Guymon’s objections to permitting the trustee to litigate with him raised some interesting questions of bankruptcy law. It is not necessary to consider them because, as Guymon also claimed, when the action abated for want of a plaintiff, nothing remained to engage the attention of the court.
The trustee’s pleading was entitled “Answer and Cross Petition.”
“This defendant, further answering herein, makes all the allegations of plaintiff’s first, second and third count, as set out in its petition, a part of his answer, and further alleges that, out of whatever amount recovered against this defendant, E. T. Guymon, there should be ordered paid to this trustee in bankruptcy a sum sufficient to pay all the claims in bankruptcy, and said expenses, not less than the sum of $14,500.
“Wherefore, this defendant' prays -for judgment against said defendant and in favor of the plaintiff, as prayed in said petition, and a further judgment decreeing this defendant to be entitled to such an amount of said judgment as will pay all said claims, interest, and costs, and for such other relief as is just and equitable.”
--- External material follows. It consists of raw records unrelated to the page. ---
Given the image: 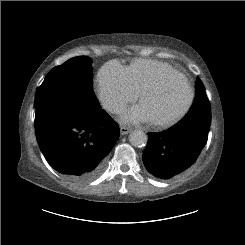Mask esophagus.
Returning a JSON list of instances; mask_svg holds the SVG:
<instances>
[{"label":"esophagus","mask_w":245,"mask_h":245,"mask_svg":"<svg viewBox=\"0 0 245 245\" xmlns=\"http://www.w3.org/2000/svg\"><path fill=\"white\" fill-rule=\"evenodd\" d=\"M131 131V128L127 127V126H120V133L121 135H126Z\"/></svg>","instance_id":"obj_1"}]
</instances>
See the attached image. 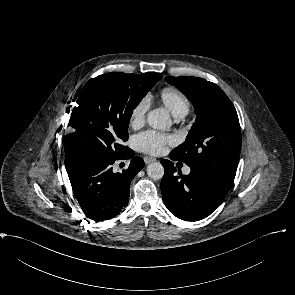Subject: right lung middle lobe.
<instances>
[{"label": "right lung middle lobe", "mask_w": 295, "mask_h": 295, "mask_svg": "<svg viewBox=\"0 0 295 295\" xmlns=\"http://www.w3.org/2000/svg\"><path fill=\"white\" fill-rule=\"evenodd\" d=\"M160 79L156 73L116 72L90 79L71 110L72 133L63 138L66 169L90 155L123 156L133 110Z\"/></svg>", "instance_id": "1"}]
</instances>
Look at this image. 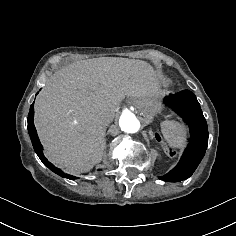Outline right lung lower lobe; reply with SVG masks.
Returning a JSON list of instances; mask_svg holds the SVG:
<instances>
[{"label": "right lung lower lobe", "mask_w": 236, "mask_h": 236, "mask_svg": "<svg viewBox=\"0 0 236 236\" xmlns=\"http://www.w3.org/2000/svg\"><path fill=\"white\" fill-rule=\"evenodd\" d=\"M33 117H34V102L32 103V105L30 106V112L28 114V132L32 141V145L34 147V150L36 152V154L38 155V157L40 158V160L50 169L52 170L54 173L58 174L61 177L64 178H68V179H76V177H73L71 175L68 174H64L60 169L56 168L55 166H53L43 155L42 149L43 146L41 145L34 123H33Z\"/></svg>", "instance_id": "obj_1"}]
</instances>
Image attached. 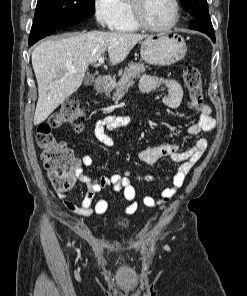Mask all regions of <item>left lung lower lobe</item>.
Returning a JSON list of instances; mask_svg holds the SVG:
<instances>
[{"label": "left lung lower lobe", "instance_id": "left-lung-lower-lobe-1", "mask_svg": "<svg viewBox=\"0 0 247 296\" xmlns=\"http://www.w3.org/2000/svg\"><path fill=\"white\" fill-rule=\"evenodd\" d=\"M190 28L207 34L209 37H211L212 41L215 42V33L209 13H203L199 16H196L193 23L190 25Z\"/></svg>", "mask_w": 247, "mask_h": 296}]
</instances>
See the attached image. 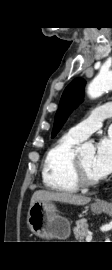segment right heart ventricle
<instances>
[{
    "instance_id": "obj_1",
    "label": "right heart ventricle",
    "mask_w": 112,
    "mask_h": 270,
    "mask_svg": "<svg viewBox=\"0 0 112 270\" xmlns=\"http://www.w3.org/2000/svg\"><path fill=\"white\" fill-rule=\"evenodd\" d=\"M79 142L66 134L47 151L42 167V180L48 189L67 194L79 190L71 170L75 149Z\"/></svg>"
}]
</instances>
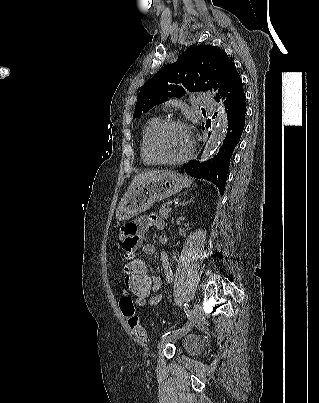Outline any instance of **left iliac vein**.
Segmentation results:
<instances>
[{"instance_id": "4c4485c4", "label": "left iliac vein", "mask_w": 319, "mask_h": 403, "mask_svg": "<svg viewBox=\"0 0 319 403\" xmlns=\"http://www.w3.org/2000/svg\"><path fill=\"white\" fill-rule=\"evenodd\" d=\"M200 316H201V307L199 304H195L192 308L191 315L186 324L184 325V327L174 332L172 335L162 337L160 342L158 343V350L161 351L167 343L175 341L186 335L198 322Z\"/></svg>"}]
</instances>
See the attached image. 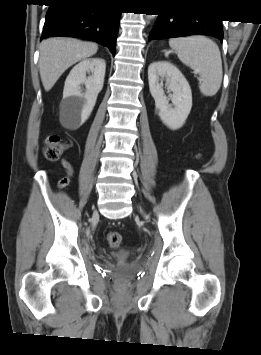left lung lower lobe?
Listing matches in <instances>:
<instances>
[{
  "instance_id": "0a47b994",
  "label": "left lung lower lobe",
  "mask_w": 261,
  "mask_h": 355,
  "mask_svg": "<svg viewBox=\"0 0 261 355\" xmlns=\"http://www.w3.org/2000/svg\"><path fill=\"white\" fill-rule=\"evenodd\" d=\"M188 35L214 36L222 41L223 29L221 20L158 15L148 40L150 41L154 38H175Z\"/></svg>"
}]
</instances>
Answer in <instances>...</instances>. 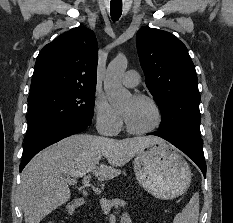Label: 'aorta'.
<instances>
[{
    "label": "aorta",
    "instance_id": "1",
    "mask_svg": "<svg viewBox=\"0 0 233 223\" xmlns=\"http://www.w3.org/2000/svg\"><path fill=\"white\" fill-rule=\"evenodd\" d=\"M127 64L126 58H115L107 68L104 90L110 106H122L131 98L129 90L123 88L121 84V78L126 72Z\"/></svg>",
    "mask_w": 233,
    "mask_h": 223
}]
</instances>
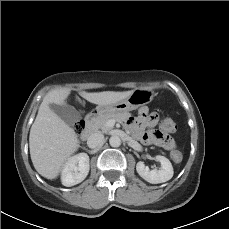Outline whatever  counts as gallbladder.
I'll return each mask as SVG.
<instances>
[{"mask_svg": "<svg viewBox=\"0 0 229 229\" xmlns=\"http://www.w3.org/2000/svg\"><path fill=\"white\" fill-rule=\"evenodd\" d=\"M49 106L69 126H73L80 120L79 113L71 105L50 104Z\"/></svg>", "mask_w": 229, "mask_h": 229, "instance_id": "bac80fb5", "label": "gallbladder"}]
</instances>
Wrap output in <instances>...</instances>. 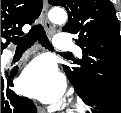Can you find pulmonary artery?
<instances>
[{
  "mask_svg": "<svg viewBox=\"0 0 121 113\" xmlns=\"http://www.w3.org/2000/svg\"><path fill=\"white\" fill-rule=\"evenodd\" d=\"M55 48L60 51H68L72 48V42L67 34H57L55 38ZM78 56H82L81 50L77 49Z\"/></svg>",
  "mask_w": 121,
  "mask_h": 113,
  "instance_id": "e3ab8cb5",
  "label": "pulmonary artery"
}]
</instances>
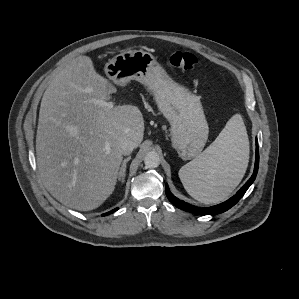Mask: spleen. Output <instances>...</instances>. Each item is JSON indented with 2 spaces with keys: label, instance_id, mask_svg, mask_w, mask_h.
Returning a JSON list of instances; mask_svg holds the SVG:
<instances>
[{
  "label": "spleen",
  "instance_id": "spleen-1",
  "mask_svg": "<svg viewBox=\"0 0 299 299\" xmlns=\"http://www.w3.org/2000/svg\"><path fill=\"white\" fill-rule=\"evenodd\" d=\"M249 159L247 131L241 115L226 123L215 141L179 170L190 196L205 203L224 201L241 182Z\"/></svg>",
  "mask_w": 299,
  "mask_h": 299
}]
</instances>
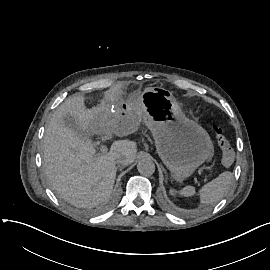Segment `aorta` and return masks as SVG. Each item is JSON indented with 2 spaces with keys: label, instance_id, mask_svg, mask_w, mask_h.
Listing matches in <instances>:
<instances>
[{
  "label": "aorta",
  "instance_id": "762f6f07",
  "mask_svg": "<svg viewBox=\"0 0 270 270\" xmlns=\"http://www.w3.org/2000/svg\"><path fill=\"white\" fill-rule=\"evenodd\" d=\"M137 169L141 175L151 176L155 172V164L149 158H142L137 165Z\"/></svg>",
  "mask_w": 270,
  "mask_h": 270
}]
</instances>
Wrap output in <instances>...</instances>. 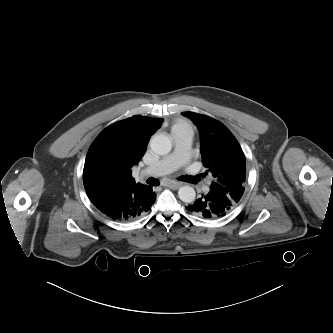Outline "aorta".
Listing matches in <instances>:
<instances>
[{"label": "aorta", "instance_id": "obj_1", "mask_svg": "<svg viewBox=\"0 0 333 333\" xmlns=\"http://www.w3.org/2000/svg\"><path fill=\"white\" fill-rule=\"evenodd\" d=\"M152 151L159 155H166L171 151L172 142L170 138L163 134L154 135L150 141ZM178 196L185 203H192L195 200L196 192L191 186H182L178 190Z\"/></svg>", "mask_w": 333, "mask_h": 333}]
</instances>
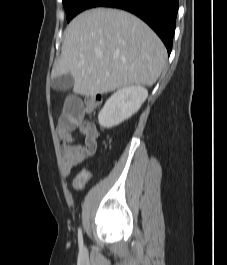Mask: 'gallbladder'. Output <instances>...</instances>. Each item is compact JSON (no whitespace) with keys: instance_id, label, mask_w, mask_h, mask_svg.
<instances>
[{"instance_id":"gallbladder-1","label":"gallbladder","mask_w":227,"mask_h":265,"mask_svg":"<svg viewBox=\"0 0 227 265\" xmlns=\"http://www.w3.org/2000/svg\"><path fill=\"white\" fill-rule=\"evenodd\" d=\"M74 79L70 73L57 76L52 80V87L56 90H66L72 87Z\"/></svg>"}]
</instances>
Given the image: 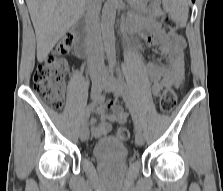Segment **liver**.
Instances as JSON below:
<instances>
[{"label": "liver", "mask_w": 223, "mask_h": 191, "mask_svg": "<svg viewBox=\"0 0 223 191\" xmlns=\"http://www.w3.org/2000/svg\"><path fill=\"white\" fill-rule=\"evenodd\" d=\"M37 40V59L43 62L55 44L85 11L86 0H26Z\"/></svg>", "instance_id": "liver-1"}]
</instances>
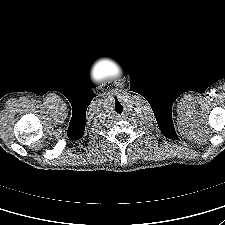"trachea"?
I'll return each mask as SVG.
<instances>
[{
  "label": "trachea",
  "mask_w": 225,
  "mask_h": 225,
  "mask_svg": "<svg viewBox=\"0 0 225 225\" xmlns=\"http://www.w3.org/2000/svg\"><path fill=\"white\" fill-rule=\"evenodd\" d=\"M115 110L117 113H122L123 111V106L118 101L115 102Z\"/></svg>",
  "instance_id": "1"
}]
</instances>
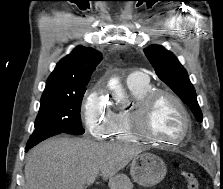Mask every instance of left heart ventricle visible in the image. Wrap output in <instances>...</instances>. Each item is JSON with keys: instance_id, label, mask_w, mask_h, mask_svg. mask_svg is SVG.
<instances>
[{"instance_id": "obj_1", "label": "left heart ventricle", "mask_w": 223, "mask_h": 189, "mask_svg": "<svg viewBox=\"0 0 223 189\" xmlns=\"http://www.w3.org/2000/svg\"><path fill=\"white\" fill-rule=\"evenodd\" d=\"M183 130V117L174 102L162 97L152 107L146 122V131L158 138L173 140Z\"/></svg>"}]
</instances>
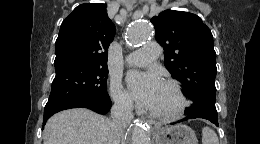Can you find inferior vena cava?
<instances>
[{"mask_svg": "<svg viewBox=\"0 0 260 144\" xmlns=\"http://www.w3.org/2000/svg\"><path fill=\"white\" fill-rule=\"evenodd\" d=\"M133 103L125 98H117L111 108L112 127L116 133L121 136L123 130L133 120ZM119 144V142H117Z\"/></svg>", "mask_w": 260, "mask_h": 144, "instance_id": "1", "label": "inferior vena cava"}]
</instances>
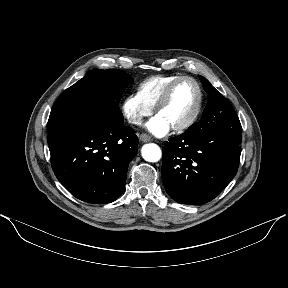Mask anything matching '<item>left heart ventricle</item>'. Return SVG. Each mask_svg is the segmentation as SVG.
Instances as JSON below:
<instances>
[{"label":"left heart ventricle","instance_id":"1","mask_svg":"<svg viewBox=\"0 0 288 288\" xmlns=\"http://www.w3.org/2000/svg\"><path fill=\"white\" fill-rule=\"evenodd\" d=\"M197 89L188 80L181 81L174 88L167 104L158 112V116L164 119L170 127L186 121L196 106Z\"/></svg>","mask_w":288,"mask_h":288}]
</instances>
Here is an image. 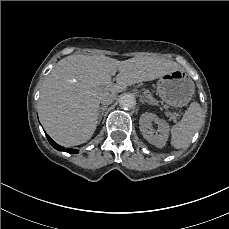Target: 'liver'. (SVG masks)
<instances>
[{"label": "liver", "instance_id": "1", "mask_svg": "<svg viewBox=\"0 0 229 229\" xmlns=\"http://www.w3.org/2000/svg\"><path fill=\"white\" fill-rule=\"evenodd\" d=\"M181 69L171 60L69 55L57 62L42 84L37 111L42 126L58 144L70 147L89 141L98 124L99 104H111L128 86ZM116 73V84L108 85Z\"/></svg>", "mask_w": 229, "mask_h": 229}]
</instances>
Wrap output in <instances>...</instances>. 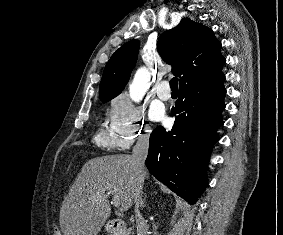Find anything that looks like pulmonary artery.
<instances>
[{
  "instance_id": "obj_1",
  "label": "pulmonary artery",
  "mask_w": 283,
  "mask_h": 235,
  "mask_svg": "<svg viewBox=\"0 0 283 235\" xmlns=\"http://www.w3.org/2000/svg\"><path fill=\"white\" fill-rule=\"evenodd\" d=\"M156 94L158 98L163 101H167L171 98V91L169 89V82L167 80H163L158 84L156 88Z\"/></svg>"
}]
</instances>
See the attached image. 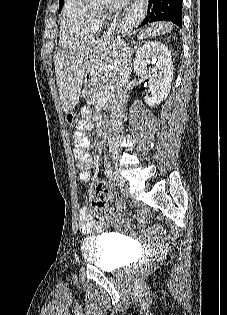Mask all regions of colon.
Here are the masks:
<instances>
[{"label": "colon", "instance_id": "colon-1", "mask_svg": "<svg viewBox=\"0 0 227 315\" xmlns=\"http://www.w3.org/2000/svg\"><path fill=\"white\" fill-rule=\"evenodd\" d=\"M67 123L69 126H75L77 124V115L73 112L67 114ZM111 200L110 193L101 188H93L90 195V202L95 210L96 218L100 219L101 223L107 224L111 219L112 208L109 205ZM150 269V263L148 261L140 263L134 270L133 276L138 278L146 271Z\"/></svg>", "mask_w": 227, "mask_h": 315}]
</instances>
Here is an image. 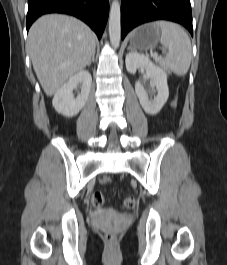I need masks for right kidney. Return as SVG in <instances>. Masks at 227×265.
<instances>
[{"label": "right kidney", "instance_id": "right-kidney-1", "mask_svg": "<svg viewBox=\"0 0 227 265\" xmlns=\"http://www.w3.org/2000/svg\"><path fill=\"white\" fill-rule=\"evenodd\" d=\"M91 74L82 70L74 74L70 79L55 93L52 104L55 110L66 117L77 115L88 100L91 89ZM81 84V93L74 98L73 90Z\"/></svg>", "mask_w": 227, "mask_h": 265}]
</instances>
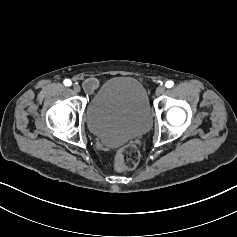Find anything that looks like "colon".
I'll list each match as a JSON object with an SVG mask.
<instances>
[{
	"label": "colon",
	"mask_w": 237,
	"mask_h": 237,
	"mask_svg": "<svg viewBox=\"0 0 237 237\" xmlns=\"http://www.w3.org/2000/svg\"><path fill=\"white\" fill-rule=\"evenodd\" d=\"M139 159L140 153L136 146L125 145L115 152L113 166L117 170H130L137 166Z\"/></svg>",
	"instance_id": "colon-1"
}]
</instances>
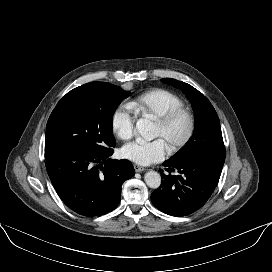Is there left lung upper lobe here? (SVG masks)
I'll return each instance as SVG.
<instances>
[{"label":"left lung upper lobe","mask_w":272,"mask_h":272,"mask_svg":"<svg viewBox=\"0 0 272 272\" xmlns=\"http://www.w3.org/2000/svg\"><path fill=\"white\" fill-rule=\"evenodd\" d=\"M162 82L180 88L192 103L195 115V129L190 140L170 159L180 160L192 157L202 162L223 166L225 147L220 121L210 101L191 85L172 78Z\"/></svg>","instance_id":"5c2ea615"}]
</instances>
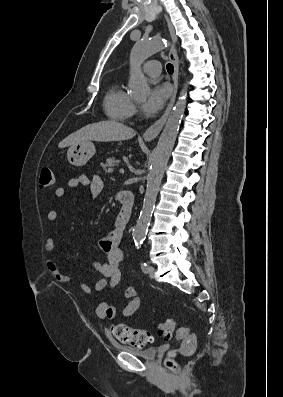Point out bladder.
Listing matches in <instances>:
<instances>
[{"label": "bladder", "mask_w": 283, "mask_h": 397, "mask_svg": "<svg viewBox=\"0 0 283 397\" xmlns=\"http://www.w3.org/2000/svg\"><path fill=\"white\" fill-rule=\"evenodd\" d=\"M117 348L128 353H132L147 360H152L157 356L158 349L156 347L136 348L127 345H117Z\"/></svg>", "instance_id": "31cf9c89"}]
</instances>
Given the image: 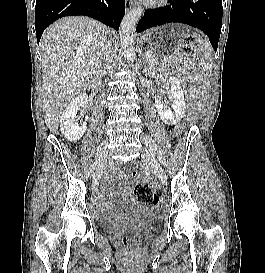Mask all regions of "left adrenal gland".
<instances>
[{
    "label": "left adrenal gland",
    "instance_id": "left-adrenal-gland-1",
    "mask_svg": "<svg viewBox=\"0 0 265 273\" xmlns=\"http://www.w3.org/2000/svg\"><path fill=\"white\" fill-rule=\"evenodd\" d=\"M142 59L144 60V62H145V64H146V62H147V61L145 60V57H144V55H142Z\"/></svg>",
    "mask_w": 265,
    "mask_h": 273
}]
</instances>
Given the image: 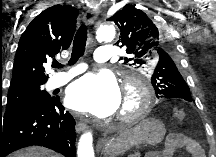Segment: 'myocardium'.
Returning <instances> with one entry per match:
<instances>
[{
	"label": "myocardium",
	"instance_id": "1",
	"mask_svg": "<svg viewBox=\"0 0 216 157\" xmlns=\"http://www.w3.org/2000/svg\"><path fill=\"white\" fill-rule=\"evenodd\" d=\"M124 96H131L135 101V106L129 111L120 112L117 118L124 124L132 125L149 111L152 105V91L144 80L131 78L125 82Z\"/></svg>",
	"mask_w": 216,
	"mask_h": 157
}]
</instances>
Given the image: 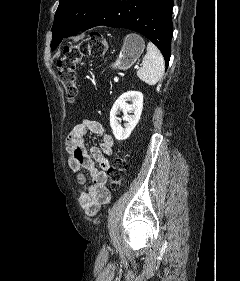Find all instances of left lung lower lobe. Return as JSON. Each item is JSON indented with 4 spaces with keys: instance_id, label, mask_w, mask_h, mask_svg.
Wrapping results in <instances>:
<instances>
[{
    "instance_id": "obj_1",
    "label": "left lung lower lobe",
    "mask_w": 240,
    "mask_h": 281,
    "mask_svg": "<svg viewBox=\"0 0 240 281\" xmlns=\"http://www.w3.org/2000/svg\"><path fill=\"white\" fill-rule=\"evenodd\" d=\"M173 0H105L82 31L95 26L126 28L152 41L170 60Z\"/></svg>"
}]
</instances>
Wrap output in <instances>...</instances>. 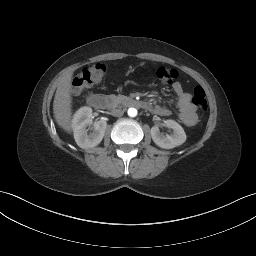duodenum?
<instances>
[{
	"label": "duodenum",
	"mask_w": 256,
	"mask_h": 256,
	"mask_svg": "<svg viewBox=\"0 0 256 256\" xmlns=\"http://www.w3.org/2000/svg\"><path fill=\"white\" fill-rule=\"evenodd\" d=\"M87 102L89 106L94 109H103L107 104V98L104 95L93 93L90 94L87 98ZM131 106L139 107V108H148V104L144 101L131 99L128 101Z\"/></svg>",
	"instance_id": "410a0bca"
}]
</instances>
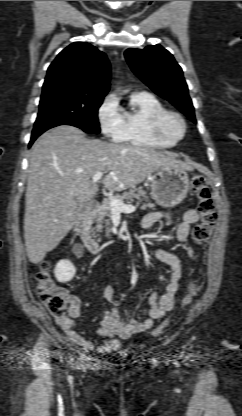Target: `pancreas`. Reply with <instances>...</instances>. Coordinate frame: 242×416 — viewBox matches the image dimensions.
I'll use <instances>...</instances> for the list:
<instances>
[{
	"mask_svg": "<svg viewBox=\"0 0 242 416\" xmlns=\"http://www.w3.org/2000/svg\"><path fill=\"white\" fill-rule=\"evenodd\" d=\"M116 198L121 200L122 202H127L131 204L136 200H138L137 205L142 200H145V203L142 204L141 209L146 210L148 208L153 209L155 205L148 199L147 193L142 190L141 188L133 187L129 191L124 192L122 195H116L114 197L109 198L108 200L103 201L97 209L92 213V220L96 223V226L93 230L97 232H101L102 228H106V232L109 233L110 229L109 226L111 224V216H112V207L110 206V200Z\"/></svg>",
	"mask_w": 242,
	"mask_h": 416,
	"instance_id": "pancreas-1",
	"label": "pancreas"
}]
</instances>
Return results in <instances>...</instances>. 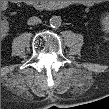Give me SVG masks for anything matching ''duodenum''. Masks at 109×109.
<instances>
[{"instance_id":"obj_1","label":"duodenum","mask_w":109,"mask_h":109,"mask_svg":"<svg viewBox=\"0 0 109 109\" xmlns=\"http://www.w3.org/2000/svg\"><path fill=\"white\" fill-rule=\"evenodd\" d=\"M26 4L30 7L39 8L41 10L49 9L52 7L50 3L44 1H26Z\"/></svg>"}]
</instances>
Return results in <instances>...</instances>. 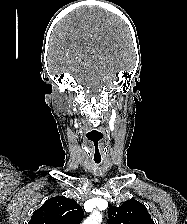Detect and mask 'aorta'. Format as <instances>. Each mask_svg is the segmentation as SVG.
<instances>
[{
  "label": "aorta",
  "mask_w": 187,
  "mask_h": 224,
  "mask_svg": "<svg viewBox=\"0 0 187 224\" xmlns=\"http://www.w3.org/2000/svg\"><path fill=\"white\" fill-rule=\"evenodd\" d=\"M101 222L102 214L98 211H95L89 217H87L83 224H101Z\"/></svg>",
  "instance_id": "obj_1"
}]
</instances>
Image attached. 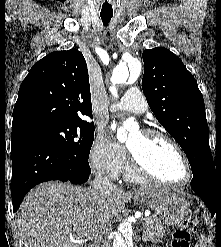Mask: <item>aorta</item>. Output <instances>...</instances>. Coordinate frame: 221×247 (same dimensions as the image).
I'll list each match as a JSON object with an SVG mask.
<instances>
[{
    "label": "aorta",
    "mask_w": 221,
    "mask_h": 247,
    "mask_svg": "<svg viewBox=\"0 0 221 247\" xmlns=\"http://www.w3.org/2000/svg\"><path fill=\"white\" fill-rule=\"evenodd\" d=\"M141 71V63L137 59H132L129 62H121L112 72L111 83L109 90L114 98H118L116 85L125 83L129 76L135 80ZM137 128V124L133 119H128L123 123L117 131V138L123 142L127 139L128 131ZM113 247H131V242L121 233L117 232L113 240Z\"/></svg>",
    "instance_id": "obj_1"
}]
</instances>
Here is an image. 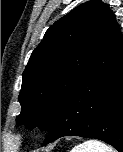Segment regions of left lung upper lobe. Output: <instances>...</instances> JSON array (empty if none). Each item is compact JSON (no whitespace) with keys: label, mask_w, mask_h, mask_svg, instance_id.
I'll list each match as a JSON object with an SVG mask.
<instances>
[{"label":"left lung upper lobe","mask_w":123,"mask_h":152,"mask_svg":"<svg viewBox=\"0 0 123 152\" xmlns=\"http://www.w3.org/2000/svg\"><path fill=\"white\" fill-rule=\"evenodd\" d=\"M116 27L113 12L100 0L79 5L50 26L23 72L17 125L49 132L59 105Z\"/></svg>","instance_id":"5c2ea615"}]
</instances>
The first, second and third counts of the petition contained statements of the corporation’s various causes of action against Guymon. Evidently the trustee referred to them as the foundation for his claim to a portion of whatever judgment the corporation might recover. They disclosed that the estate which came into the trustee’s hands for the benefit of creditors had been depleted. No purpose whatever is manifested to proceed independently in the corporation’s action, to obtain, (on the same state of facts, another and separate judgment against Guymon for a portion of the damages. The substantive part of the pleading was that, out of whatever damages the corporation recovered .from Guymon, the trustee should have not less than $14,500. The prayer was, not that the trustee have judgment against G,uymon, but that the corporation have judgment against Guymon, and then that the trustee have judgment against the corporation for such portion of the corporation’s judgment as might be necessary to close up the bankruptcy proceeding. The cross petition was directed against the corporation. No issue was raised between the trustee and Guymon, and when the corporation’s action abated, the trustee’s intervention came to an end.
No appeal was made to the court’s discretion for permission to substitute the trustee for the corporation, as plaintiff, or to recast the pleading in such way as to convert the action into one by the trustee against Guymon, and the litigation is necessarily at an end.
The judgment of the district court is affirmed.